The Respondents contested the applications on three principal grounds. First, they cited a judgment of the Division Bench of the Delhi High Court in Tata Capital Housing Finance Ltd. v. Shri Chand Construction and Apartments Pvt. Ltd., which held a similar arbitration clause invalid due to its lack of mutuality. The Respondents argued that the clause granted a one-sided opt-out right to the lender without extending the same to the borrower, rendering the agreement void.

 

Second, it was submitted that the Applicant had already chosen to proceed under the SARFAESI Act and had taken steps toward enforcement under that regime. The Respondents contended that such an election precluded the Applicant from invoking arbitration, amounting to a waiver of the arbitration right.

 

Third, the Respondents stated that arbitration had already been initiated in 2018, wherein Tata Capital had unilaterally appointed an arbitrator. According to the Respondents, the appointed arbitrator’s mandate had expired in 2019 without any application filed under Section 29-A of the Arbitration and Conciliation Act to extend it. They asserted that the original proceedings had thereby lapsed, and could not be reinstated afresh.

 

The Applicant’s response to the objections was based on jurisprudence from the Supreme Court in MD Frozen Foods Export Pvt. Ltd. v. Hero Fincorp Ltd., wherein the Court upheld the simultaneous pursuit of arbitration and enforcement under the SARFAESI Act. The Applicant asserted that resort to SARFAESI remedies did not negate the viability or subsistence of the arbitration clause.

 

Justice Somasekhar Sundaresan undertook a detailed analysis of the validity and enforceability of the arbitration clause. The Court stated:

"At the threshold, the provision contains an unequivocal agreement between the parties to resolve their disputes and differences by reference to arbitration in Mumbai."

 

The Judge acknowledged that the clause included a provision for unilateral appointment of an arbitrator by the lender (TCSFL), which conflicted with the fundamental requirement for impartial and independent adjudication. However, the Court noted that:

"The Applicant fairly states that in view of this element in the provision; he would leave it to this Court to appoint an arbitrator."

 

Regarding the objection on mutuality, the Court examined the Delhi High Court’s Division Bench judgement in the Tata Capital case. Justice Sundaresan recorded:

"With the deepest respect for the Learned Division Bench of the Delhi High Court, the judgement on the absence of mutuality rendering the arbitration agreement to be illegal has to be read in this context and not in absolute terms."

 

The Court examined the factual matrix of the Tata Capital case, noting that it involved claims by a borrower against a lender for failure to return title deeds after loan repayment. In that case, the lender initially participated in the civil litigation process before seeking to invoke arbitration.

 

Justice Sundaresan observed: "Another means of viewing the matter could be that the lender having filed and won an appeal to secure its right to file a written statement, the lender had waived the right to arbitration."

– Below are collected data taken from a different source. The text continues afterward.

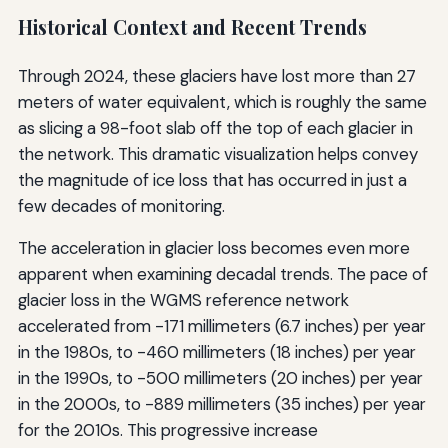
Historical Context and Recent Trends
Through 2024, these glaciers have lost more than 27
meters of water equivalent, which is roughly the same
as slicing a 98-foot slab off the top of each glacier in
the network. This dramatic visualization helps convey
the magnitude of ice loss that has occurred in just a
few decades of monitoring.
The acceleration in glacier loss becomes even more
apparent when examining decadal trends. The pace of
glacier loss in the WGMS reference network
accelerated from -171 millimeters (6.7 inches) per year
in the 1980s, to -460 millimeters (18 inches) per year
in the 1990s, to -500 millimeters (20 inches) per year
in the 2000s, to -889 millimeters (35 inches) per year
for the 2010s. This progressive increase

On the invocation of SARFAESI remedies, the Court cited the Supreme Court’s findings in MD Frozen Foods: "The mere fact that the Applicant initiated proceedings under the SARFAESI Act would not bring to an end the arbitration agreement."

 

Addressing the 2018 arbitration, the Court remarked:

"It is common ground that such arbitration was by a unilaterally appointed arbitrator and therefore, in my opinion, whether such an arbitrator had the power to grant leave to initiate arbitration afresh is moot."

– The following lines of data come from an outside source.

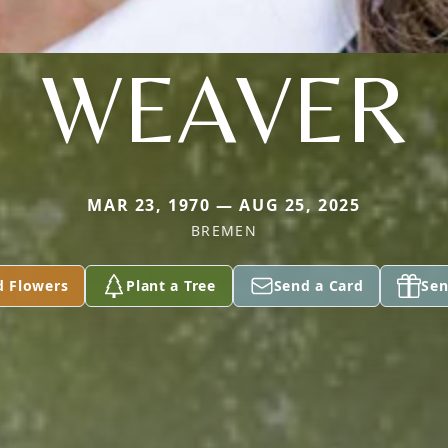
WEAVER
MAR 23, 1970 — AUG 25, 2025
BREMEN
d Flowers
Plant a Tree
Send a Card
Sen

"What would follow is that the lapsing of the mandate was the mandate of an arbitral tribunal that was non est in the eyes of law."

 

The Court also stated that under Section 11(6A) of the Act, the scope of judicial scrutiny is limited to verifying the existence of a valid arbitration agreement: "Even a question of existential substance is a matter that falls squarely in the domain of the arbitral tribunal, in view of Section 16 of the Act."

 

In these circumstances, both these Applications are hereby finally disposed of, in terms of the following order:

 

Mr. Sandeep H. Parikh, a learned advocate of this Court is hereby appointed as the Sole Arbitrator to adjudicate upon the disputes and differences between the parties arising out of and in connection with the Agreement referred to above.

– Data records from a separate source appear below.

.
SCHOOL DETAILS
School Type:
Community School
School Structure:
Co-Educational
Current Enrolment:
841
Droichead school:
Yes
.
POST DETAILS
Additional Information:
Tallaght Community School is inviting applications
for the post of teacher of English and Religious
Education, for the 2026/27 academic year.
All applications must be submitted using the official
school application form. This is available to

A copy of this Order will be communicated to the Learned Sole Arbitrator by the Advocates for the Applicant within a period of one week from the date on which this order is uploaded on the website of this Court. The Applicant shall provide the contact and communication particulars of the parties to the Arbitral Tribunal along with a copy of this Order.

 

The Learned Sole Arbitrator is requested to forward the statutory Statement of Disclosure under Section 11(8) read with Section 12(1) of the Act to the parties within a period of two weeks from receipt of a copy of this Order.

 

The parties shall appear before the Learned Sole Arbitrator on such date and at such place as indicated, to obtain appropriate directions with regard to conduct of the arbitration including fixing a schedule for pleadings, examination of witnesses, if any, schedule of hearings etc. At such meeting, the parties shall provide a valid and functional email address along with mobile and landline numbers of the respective Advocates of the parties to the Arbitral Tribunal. Communications to such email addresses shall constitute valid service of correspondence in connection with the arbitration.

 

All arbitral costs and fees of the Arbitral Tribunal shall be borne by the parties equally in the first instance, and shall be subject to any final Award that may be passed by the Tribunal in relation to costs.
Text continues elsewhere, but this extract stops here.